- **Work order**: Exact transcription with no images: write out all of the entries below.

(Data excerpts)
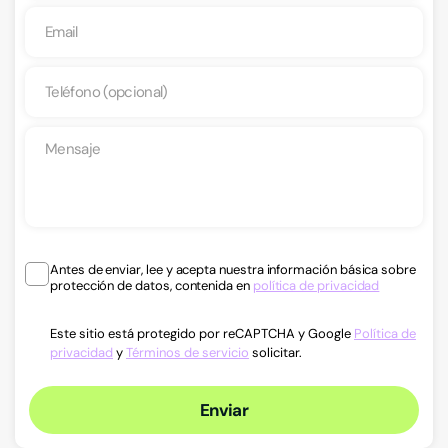
Antes de enviar, lee y acepta nuestra información básica sobre
protección de datos, contenida en
política de privacidad
Este sitio está protegido por reCAPTCHA y Google
Política de
privacidad
y
Términos de servicio
solicitar.
Enviar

- **Expected answer**:
Antes de enviar, lee y acepta nuestra información básica sobre
protección de datos, contenida en
política de privacidad
Este sitio está protegido por reCAPTCHA y Google
Política de
privacidad
y
Términos de servicio
solicitar.
Enviar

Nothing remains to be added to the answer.